THE FIRST ILLUSTRATED MAGAZINE PUBLISHED IN NEW YORK
Others stay dinner and depart full fed;
The longest age but sups and goes to bed.
From the Tarnassiad of the Columbian Magazine.
It might have been assumed by Samuel Louden, bookseller and proprietor of the New York Packet, that four years from the close of the War of Independence was too short a period of time in which to expect the citizen of the new-born American Republic to repair his broken fortunes and turn his thoughts from the din of battle and the tented field to the gentle arts and walks of peace. As the sequel proved, he did forestall somewhat the domestic market for such wares, when in 1787 he ventured upon the publication of a literary magazine in the city of New York. It was patriotically christened the American, and was placed under the editorship of that American lexicographer and grammarian whose name has so long been the schoolboy's household word, if not his terror, Noah Webster. This pioneer of New York magazines was ushered into being December, 1787, and in November, 1788, it quietly passed away, bequeathing to the Commonwealth an example of laudable though unsuccessful endeavor, and an octavo volume of 882 pages.

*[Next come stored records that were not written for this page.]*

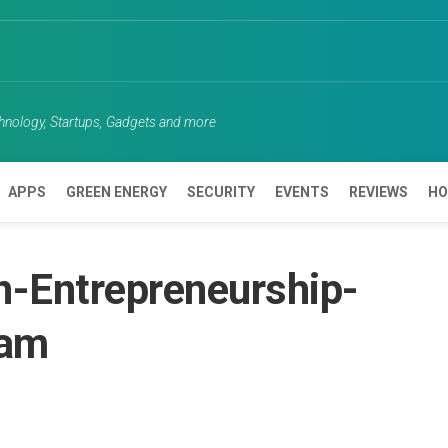
chnology, Startups, Gadgets and more
APPS
GREEN ENERGY
SECURITY
EVENTS
REVIEWS
HO
-Entrepreneurship-
ram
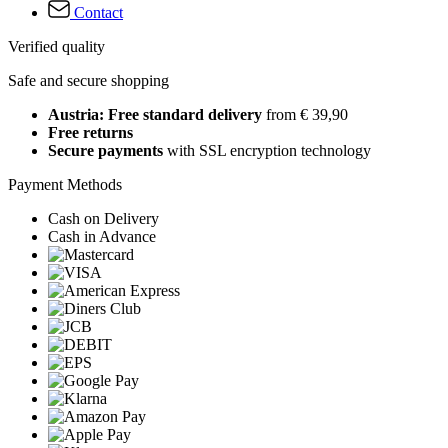
Contact
Verified quality
Safe and secure shopping
Austria: Free standard delivery
from € 39,90
Free returns
Secure payments
with SSL encryption technology
Payment Methods
Cash on Delivery
Cash in Advance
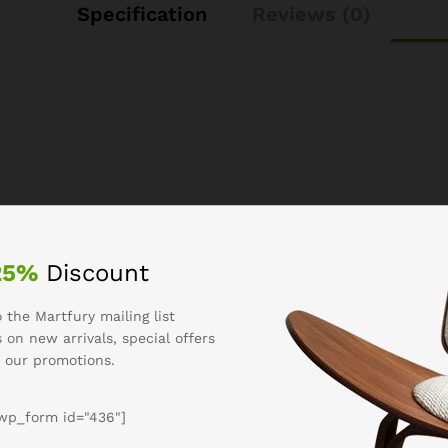
Specification
Reviews (0)
See It Styled On Instagram
25%
Discount
 the Martfury mailing list
 on new arrivals, special offers
 our promotions.
wp_form id="436"]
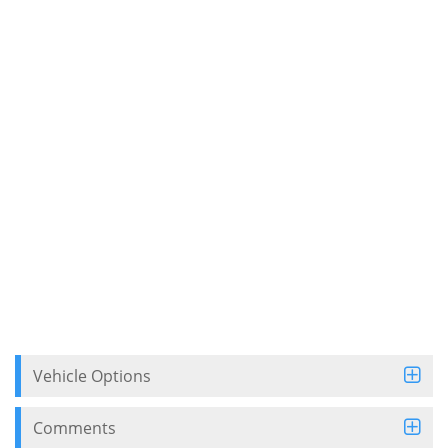
Vehicle Options
Comments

The American was without illustrations, so that the mantle of leadership in the army of New York illustrated periodicals, since become so numerous a body, rests upon the New York Magazine, the prospectus and first number of which made its appearance about a twelvemonth after the demise of its short-lived predecessor. It was continued for eight years without interruption, from January, 1790 to 1797, when it also ceased to exist, either from lack of patronage or for other good and substantial reasons unknown to the writer. Magazines identical in scope and character were established almost simultaneously in the two principal cities of the Northern States outside of the city of New York—the Columbian in Philadelphia, and the Massachusetts in Boston. The latter, as an illustrated magazine, was preceded by the Royal American, founded in January, 1774, by Isaiah Thomas. It was suspended at the expiration of six months, and soon after abandoned by him. Later it was revived by Joseph Greenleaf, and continued under his management until the beginning of the War. It was the last periodical established in Boston before the Revolution. It contains engravings executed by the patriot, artist, and silversmith, Paul Revere, including the portraits of Samuel Adams and John Hancock, which are, considering the pre-Revolutionary origin of the prints and the national fame of the engraver, the most interesting, as they are the rarest of all existing specimens of early American engraved portraits.
Copper-plate engravings were also used in the Pennsylvania Magazine, published in Philadelphia in 1775 and 1776, by Robert Aitkin. They consist of maps, plans and views, the most interesting of the latter being "A Correct View of the Late Battle at Charlestown, June 17th, 1775," published in the number for September of that year.
It behooves the seeker of early American prints to bear the titles of these four magazines well in mind, although he will not run chock-a-block against them in the first bookshop he comes to, or in the second. The Philadelphia Magazine is not quite so difficult to find as the other three.
The publishers of the New York Magazine were Thomas and James Swords, of No. 44 Crown Street, known for many years as publishers of books relating to the Episcopal Church.
They recite in their preface that the proposed work will be printed with beautiful new type cast by the ingenious Mr. Caslon, on good American manufactured paper, that it will consist of 64 pages, and be published the first of each month. "Each number," they add, "will contain one or more copper plates representing some particular passage in the work."
The price to subscribers was fixed at eighteen shillings, payable upon the installment plan; five shillings upon the delivery of the first number; five on the delivery of the sixth, and the remaining eight at the expiration of the year. The generous proposition was also made, that if on delivery of the third number the work should not appear to equal the expectation of any subscriber, it would be at his option to discontinue his subscription under forfeit of the five shillings already paid. To non-subscribers the price of each number was two shillings.
The publishers appear to have launched their literary craft with some mental misgivings, and in an address to the public they humbly solicit the countenance and support of the native and free-born Americans, "whose characteristic has ever been to foster and cultivate the arts, and to reward honest industry by the bounty of a liberal hand." In conclusion they state that if "this appeal for support is merely sufficient to defray expenses the magazine will live; if it is inadequate it must DIE."